Um caso de Quatro Barras foi transferido para o município de Curitiba porque reside na capital paranaense.

RISCO – O Ministério da Saúde destacou em Boletim Epidemiológico (nº 6) que “avalia o risco nacional como muito alto”. A avaliação considera que a pandemia de Covid-19 é dividida em quatro fases epidêmicas: transmissão localizada, aceleração descontrolada, desaceleração e controle e que, no momento, o Brasil se encontra na fase de transmissão localizada na maior parte do País.

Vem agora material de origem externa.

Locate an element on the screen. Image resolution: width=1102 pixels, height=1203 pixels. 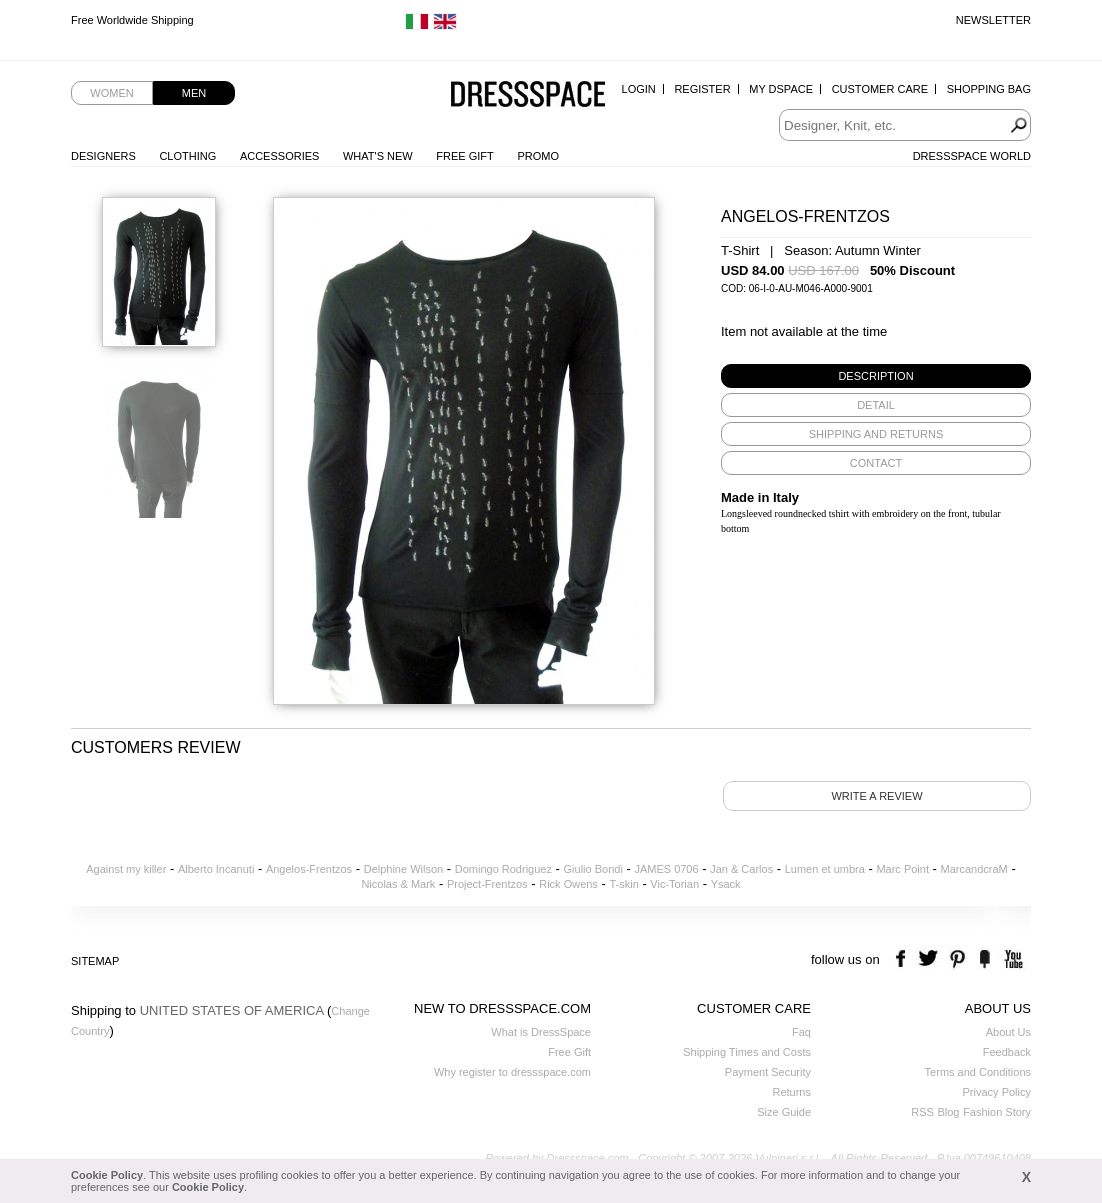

Por isso, o risco é alto, ressalta a publicação do ministério, que orienta os Estados a implementarem medidas de distanciamento social ampliadas.

O informativo salienta que “apoiar e proteger pessoas com mais de 60 anos é assunto de responsabilidade de todos, embora todas as faixas etárias corram o risco de contrair Covid-19, esse grupo enfrenta um risco significativo de desenvolver doenças graves”.

Também são condições clínicas de risco para o desenvolvimento de complicações: cardiopatas graves e portadores de insuficiência cardíaca, infartados, revascularizados, portadores de arritmias e hipertensão arterial sistêmica descompensada; pneumopatas, imunodeprimidos, doentes renais crônicos em estágio avançado, diabéticos e gestantes de alto risco.